Hauer was also Managing Director of Kroll Associates - the company that provided security for the WTC complex on 9/11 - and he also betrayed advance knowledge of the anthrax attacks a week before they happened.
In a July 27 1999 NY Times article unearthed by 9/11 Blogger entitled What Could Go Wrong? It’s His Job to Know, Hauer is given a glowing write-up by journalist Randy Kennedy:
“There is one story he tells in which this fascination is quite literal... But another illustration, a bit more metaphorical, is hard to miss when you walk into his office on the 23rd floor of 7 World Trade Center, otherwise known as 'the bunker,' the $13 million bulletproof, hurricane-proof, blackout-proof emergency crisis center opened by the city last month.”The article describes Building 7 for what it was, a structurally reinforced immovable object built for the express purpose of standing strong in a crisis situation, not the weakling tinderbox that allegedly became the first steel building in history to collapse from fire damage alone, according to debunkers like the BBC, the History Channel, Popular Mechanics and others.

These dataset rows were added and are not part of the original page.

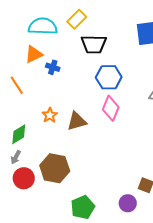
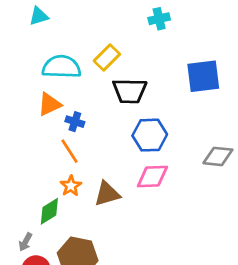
orange line: (17, 85) -> (70, 151), moved
pink diamond: (111, 108) -> (152, 176), turned 65
green diamond: (19, 134) -> (49, 211), moved

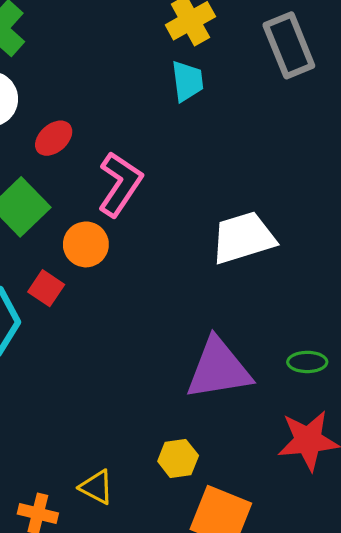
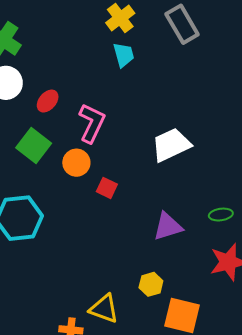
red square: (46, 288) -> (107, 188), moved
purple triangle: (219, 369) -> (168, 226), size x0.7
yellow triangle: (96, 487) -> (104, 309), size x1.4

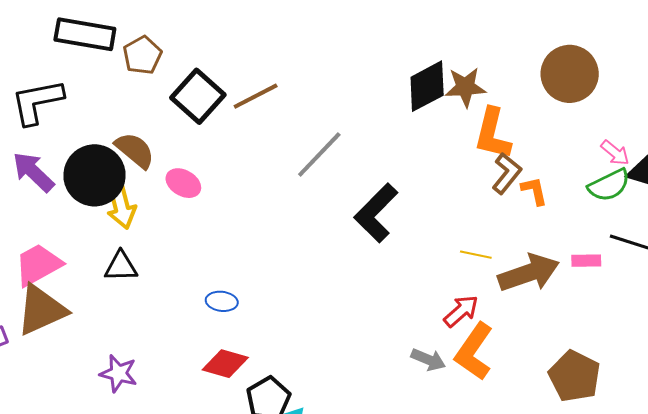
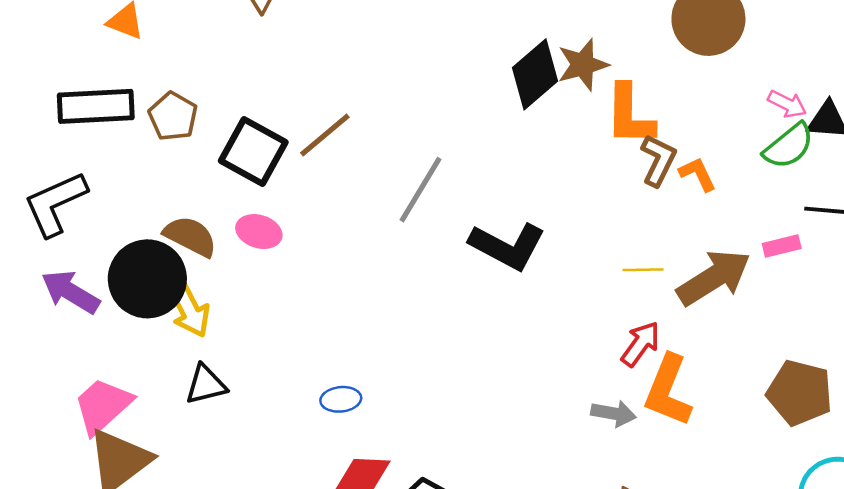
pink ellipse: (183, 183) -> (259, 232), moved
black L-shape: (376, 213) -> (507, 246), turned -94

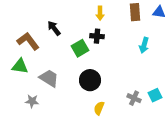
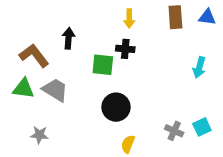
black arrow: (54, 28) -> (68, 38), turned 42
cyan arrow: (144, 45) -> (199, 67), moved
green square: (80, 48) -> (103, 65), turned 36
gray trapezoid: (49, 78) -> (55, 90), moved

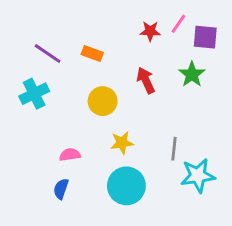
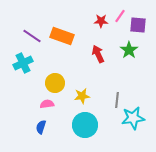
orange rectangle: (92, 54) -> (62, 36), size x1.6
yellow circle: (103, 101) -> (55, 83), moved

Indeed, as the NY Times quotes Larry Silverstein as stating in 1989, WTC 7 designers “Built in enough redundancy to allow entire portions of floors to be removed without affecting the building’s structural integrity,” a solid structure that was again improved upon that year with “More than 375 tons of steel - requiring 12 miles of welding.”
The article describes Hauer’s role, “As the city’s chief emergency manager, Mr. Hauer oversees the response to building collapses, of which there have been no shortage over the last three years.”